Among the lines below, a stretch begins at the one with "Detect and localize" and ends at the one with "List each element". Repeat that stretch exactly, ends included.

########################################

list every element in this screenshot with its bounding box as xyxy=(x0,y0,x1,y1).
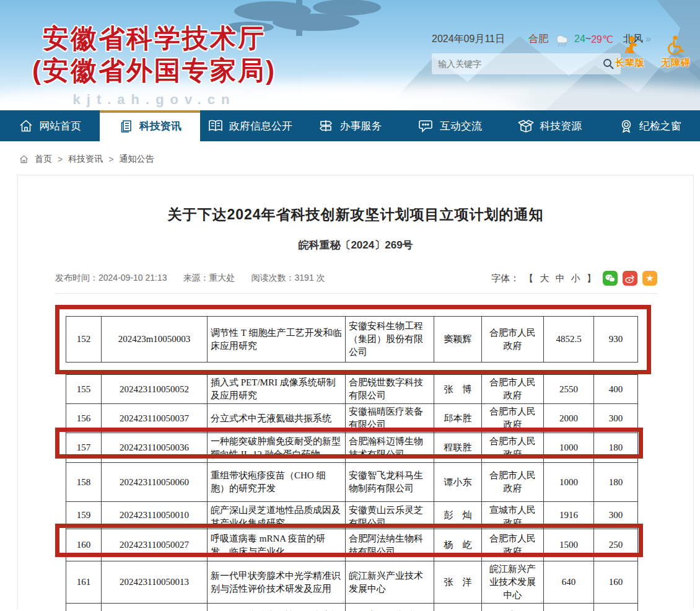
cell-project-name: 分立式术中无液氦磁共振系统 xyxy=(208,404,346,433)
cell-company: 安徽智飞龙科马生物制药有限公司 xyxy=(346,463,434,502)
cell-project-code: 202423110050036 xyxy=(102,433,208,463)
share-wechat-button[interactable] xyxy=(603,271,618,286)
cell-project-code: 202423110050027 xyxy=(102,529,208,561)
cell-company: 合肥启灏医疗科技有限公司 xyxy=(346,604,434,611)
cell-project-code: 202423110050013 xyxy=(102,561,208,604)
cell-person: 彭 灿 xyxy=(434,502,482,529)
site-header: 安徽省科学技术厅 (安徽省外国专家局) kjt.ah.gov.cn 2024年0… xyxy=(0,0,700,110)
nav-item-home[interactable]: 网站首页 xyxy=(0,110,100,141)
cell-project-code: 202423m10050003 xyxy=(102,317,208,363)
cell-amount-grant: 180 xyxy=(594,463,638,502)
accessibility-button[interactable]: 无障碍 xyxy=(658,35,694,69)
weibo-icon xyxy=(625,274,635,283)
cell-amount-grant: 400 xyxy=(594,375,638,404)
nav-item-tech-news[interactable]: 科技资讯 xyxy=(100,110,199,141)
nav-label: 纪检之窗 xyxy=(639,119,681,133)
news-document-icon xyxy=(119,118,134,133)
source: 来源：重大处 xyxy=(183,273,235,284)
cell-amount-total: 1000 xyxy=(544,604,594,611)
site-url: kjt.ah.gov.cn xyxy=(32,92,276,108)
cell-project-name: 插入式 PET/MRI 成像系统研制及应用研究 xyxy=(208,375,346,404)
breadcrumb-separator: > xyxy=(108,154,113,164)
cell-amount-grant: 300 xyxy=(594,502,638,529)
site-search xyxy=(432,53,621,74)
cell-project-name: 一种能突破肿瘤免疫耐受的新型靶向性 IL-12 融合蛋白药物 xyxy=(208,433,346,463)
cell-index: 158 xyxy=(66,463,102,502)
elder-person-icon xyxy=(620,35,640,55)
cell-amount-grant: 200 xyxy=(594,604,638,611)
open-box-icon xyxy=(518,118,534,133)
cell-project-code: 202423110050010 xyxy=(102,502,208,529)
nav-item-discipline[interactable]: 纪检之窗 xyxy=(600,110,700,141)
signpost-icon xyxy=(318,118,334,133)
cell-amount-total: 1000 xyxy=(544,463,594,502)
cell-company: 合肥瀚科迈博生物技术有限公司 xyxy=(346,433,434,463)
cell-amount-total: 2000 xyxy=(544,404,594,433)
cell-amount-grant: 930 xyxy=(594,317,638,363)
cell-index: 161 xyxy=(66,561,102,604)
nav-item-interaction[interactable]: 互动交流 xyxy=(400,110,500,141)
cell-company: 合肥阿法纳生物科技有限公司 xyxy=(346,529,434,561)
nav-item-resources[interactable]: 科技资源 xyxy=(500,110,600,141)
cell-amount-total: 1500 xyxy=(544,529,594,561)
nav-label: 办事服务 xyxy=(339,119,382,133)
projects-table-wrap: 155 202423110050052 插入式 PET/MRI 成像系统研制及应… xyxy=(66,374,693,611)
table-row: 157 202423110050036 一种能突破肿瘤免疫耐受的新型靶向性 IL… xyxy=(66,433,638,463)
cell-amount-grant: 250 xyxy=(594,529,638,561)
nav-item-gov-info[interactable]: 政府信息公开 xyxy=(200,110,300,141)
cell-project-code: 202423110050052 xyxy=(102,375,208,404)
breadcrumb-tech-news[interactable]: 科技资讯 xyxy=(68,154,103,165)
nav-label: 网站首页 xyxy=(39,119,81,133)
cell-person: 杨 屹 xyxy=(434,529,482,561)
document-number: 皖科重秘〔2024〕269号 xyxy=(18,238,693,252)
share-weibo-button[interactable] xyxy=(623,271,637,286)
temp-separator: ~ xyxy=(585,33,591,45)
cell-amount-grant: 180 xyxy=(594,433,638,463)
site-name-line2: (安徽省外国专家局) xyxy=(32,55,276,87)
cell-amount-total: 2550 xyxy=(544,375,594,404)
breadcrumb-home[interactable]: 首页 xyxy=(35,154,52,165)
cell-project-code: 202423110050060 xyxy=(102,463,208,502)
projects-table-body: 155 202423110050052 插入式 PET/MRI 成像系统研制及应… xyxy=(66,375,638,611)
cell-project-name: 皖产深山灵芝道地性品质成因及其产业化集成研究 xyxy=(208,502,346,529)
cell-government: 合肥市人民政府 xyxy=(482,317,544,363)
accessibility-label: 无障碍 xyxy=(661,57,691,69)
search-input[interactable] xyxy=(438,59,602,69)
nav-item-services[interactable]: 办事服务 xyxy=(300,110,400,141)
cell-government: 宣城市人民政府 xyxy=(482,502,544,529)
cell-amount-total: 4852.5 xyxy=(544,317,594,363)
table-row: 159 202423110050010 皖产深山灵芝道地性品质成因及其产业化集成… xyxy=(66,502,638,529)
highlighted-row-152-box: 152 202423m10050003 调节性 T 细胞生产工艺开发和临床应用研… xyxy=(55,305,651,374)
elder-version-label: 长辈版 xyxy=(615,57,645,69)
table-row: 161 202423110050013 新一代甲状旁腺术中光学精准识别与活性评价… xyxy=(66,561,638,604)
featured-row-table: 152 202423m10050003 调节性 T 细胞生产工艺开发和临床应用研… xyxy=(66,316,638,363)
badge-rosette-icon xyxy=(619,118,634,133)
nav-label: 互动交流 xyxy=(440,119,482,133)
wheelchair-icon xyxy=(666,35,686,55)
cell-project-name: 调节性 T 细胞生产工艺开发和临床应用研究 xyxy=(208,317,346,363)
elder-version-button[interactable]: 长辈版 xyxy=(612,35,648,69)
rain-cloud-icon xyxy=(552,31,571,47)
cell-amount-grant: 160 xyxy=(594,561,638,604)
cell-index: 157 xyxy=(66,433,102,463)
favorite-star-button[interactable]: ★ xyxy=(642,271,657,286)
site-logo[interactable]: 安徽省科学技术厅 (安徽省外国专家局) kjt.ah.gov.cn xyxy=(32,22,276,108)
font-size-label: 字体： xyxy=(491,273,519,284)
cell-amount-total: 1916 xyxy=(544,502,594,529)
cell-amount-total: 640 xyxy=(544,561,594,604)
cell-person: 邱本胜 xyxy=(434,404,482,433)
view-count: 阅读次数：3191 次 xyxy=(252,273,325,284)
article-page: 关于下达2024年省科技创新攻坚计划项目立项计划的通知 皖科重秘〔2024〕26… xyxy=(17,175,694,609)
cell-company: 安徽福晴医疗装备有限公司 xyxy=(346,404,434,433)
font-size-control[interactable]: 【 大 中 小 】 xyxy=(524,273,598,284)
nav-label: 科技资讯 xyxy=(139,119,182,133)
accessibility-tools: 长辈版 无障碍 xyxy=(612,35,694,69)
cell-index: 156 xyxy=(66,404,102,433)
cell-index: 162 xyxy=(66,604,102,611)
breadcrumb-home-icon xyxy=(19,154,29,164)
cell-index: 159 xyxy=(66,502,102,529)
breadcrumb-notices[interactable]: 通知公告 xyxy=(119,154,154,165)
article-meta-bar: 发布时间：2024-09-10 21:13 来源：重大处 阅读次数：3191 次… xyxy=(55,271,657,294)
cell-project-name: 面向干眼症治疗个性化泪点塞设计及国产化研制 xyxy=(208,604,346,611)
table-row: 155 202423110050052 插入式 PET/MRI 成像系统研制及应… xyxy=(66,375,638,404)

########################################

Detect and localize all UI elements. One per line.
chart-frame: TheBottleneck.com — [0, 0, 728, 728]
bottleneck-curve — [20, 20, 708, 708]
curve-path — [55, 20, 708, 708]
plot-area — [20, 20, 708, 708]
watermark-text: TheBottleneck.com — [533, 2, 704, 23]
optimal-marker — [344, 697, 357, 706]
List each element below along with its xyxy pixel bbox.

########################################

Expected answer:
Detect and localize all UI elements. One per line.
chart-frame: TheBottleneck.com — [0, 0, 728, 728]
bottleneck-curve — [20, 20, 708, 708]
curve-path — [55, 20, 708, 708]
plot-area — [20, 20, 708, 708]
watermark-text: TheBottleneck.com — [533, 2, 704, 23]
optimal-marker — [344, 697, 357, 706]
List each element below along with its xyxy pixel bbox.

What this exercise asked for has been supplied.